During the 2015 Pan American Games, it hosted the four combative sports of judo, karate, taekwondo and wrestling. During that time the centre was temporarily renamed the Mississauga Sports Centre due to naming rights. The venue also hosted the parapan sports of goalball, powerlifting and it also featured the debut of wheelchair rugby.

===Other events===
It was the venue for the inaugural 2002 Heritage Cup, an international indoor lacrosse tournament. The North American Roller Hockey Championships finals were held at Hershey Centre in July 2006, 2009 and 2013. The centre hosted the 2009 World Cup of Curling. A funeral for Peel Regional Police officer James Ochakovsky took place at the arena on March 9, 2010. It has also hosted the FIRST Robotics Competition, an international high school robotics competition. On September 22, 2000, it was the site of the only ECW show in Canada before the promotion's demise in 2001. On February 14, 2023, the venue hosted the state funeral for former Mississauga mayor Hazel McCallion. For the 2025 NLL season, the Toronto Rock returned to the Greater Toronto Area to play their home games at the Paramount Fine Foods Centre while their home arena FirstOntario Centre in Hamilton, Ontario undergoes renovations.

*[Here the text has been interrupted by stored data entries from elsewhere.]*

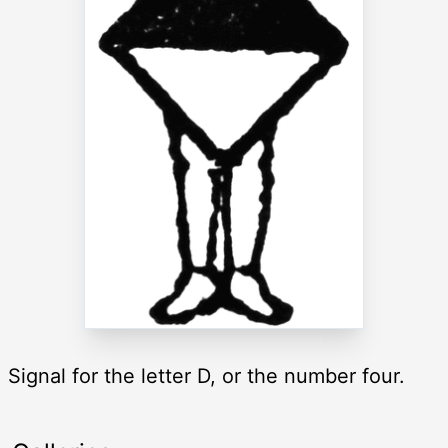
Signal for the letter D, or the number four.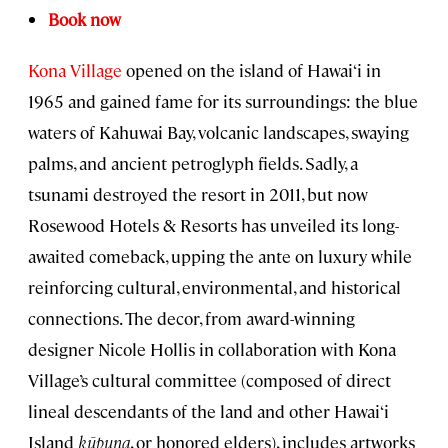
Book now
Kona Village
opened on the island of Hawai‘i in
1965 and gained fame for its surroundings: the blue
waters of Kahuwai Bay, volcanic landscapes, swaying
palms, and ancient petroglyph fields. Sadly, a
tsunami destroyed the resort in 2011, but now
Rosewood Hotels & Resorts has unveiled its long-
awaited comeback, upping the ante on luxury while
reinforcing cultural, environmental, and historical
connections. The decor, from award-winning
designer Nicole Hollis in collaboration with Kona
Village’s cultural committee (composed of direct
lineal descendants of the land and other Hawai‘i
Island
kūpuna
, or honored elders), includes artworks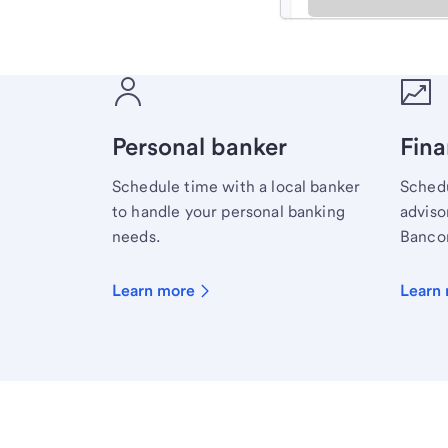
Meet with a financial sp
Personal banker
Fina
Schedule time with a local banker
Schedu
to handle your personal banking
advisor
needs.
Bancor
Learn more
Learn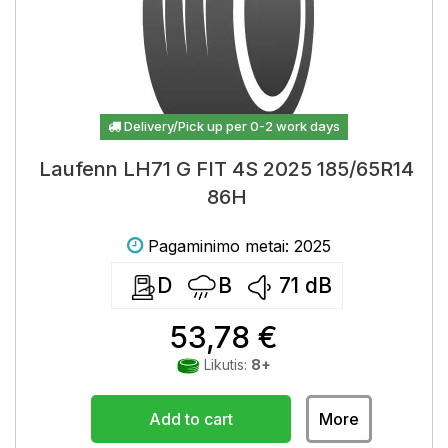
Delivery/Pick up per 0-2 work days
Laufenn LH71 G FIT 4S 2025 185/65R14
86H
Pagaminimo metai: 2025
D
B
71
dB
53,78 €
Likutis:
8+
Add to cart
More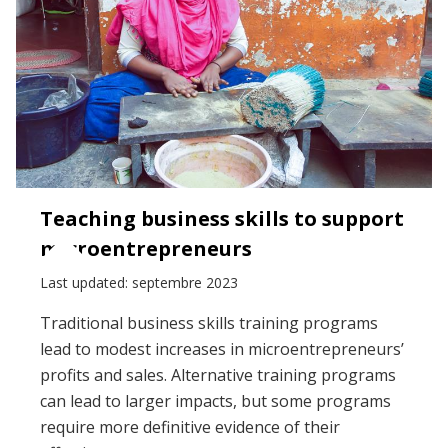
Teaching business skills to support
microentrepreneurs
Last updated: septembre 2023
Traditional business skills training programs
lead to modest increases in microentrepreneurs’
profits and sales. Alternative training programs
can lead to larger impacts, but some programs
require more definitive evidence of their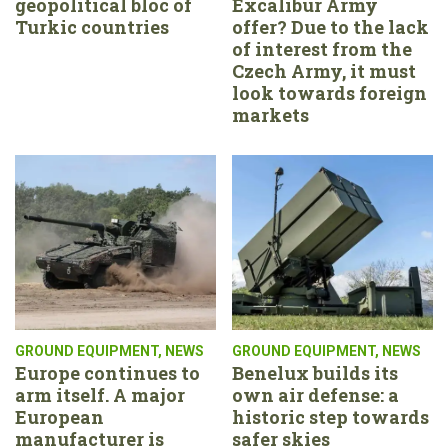
geopolitical bloc of
Excalibur Army
Turkic countries
offer? Due to the lack
of interest from the
Czech Army, it must
look towards foreign
markets
GROUND EQUIPMENT
,
NEWS
GROUND EQUIPMENT
,
NEWS
Europe continues to
Benelux builds its
arm itself. A major
own air defense: a
European
historic step towards
manufacturer is
safer skies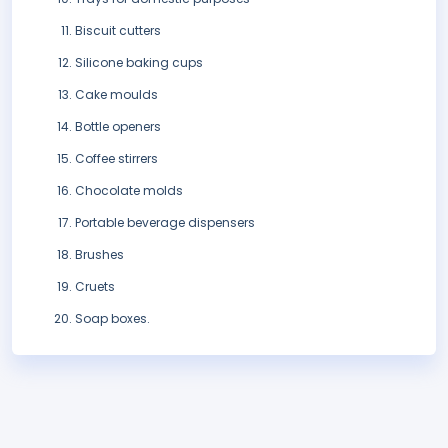
Biscuit cutters
Silicone baking cups
Cake moulds
Bottle openers
Coffee stirrers
Chocolate molds
Portable beverage dispensers
Brushes
Cruets
Soap boxes.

In February 2026, the centre will host the 2026 Scotties Tournament of Hearts, the Canadian national women's curling championship.

=== COVID-19 mass vaccination site ===

In 2021 the venue was being used as a mass COVID-19 vaccination site.

==Mississauga and Iceland Fields==
The grounds of the centre are also home to two outdoor field facilities, known as the Mississauga Fields and Iceland Fields.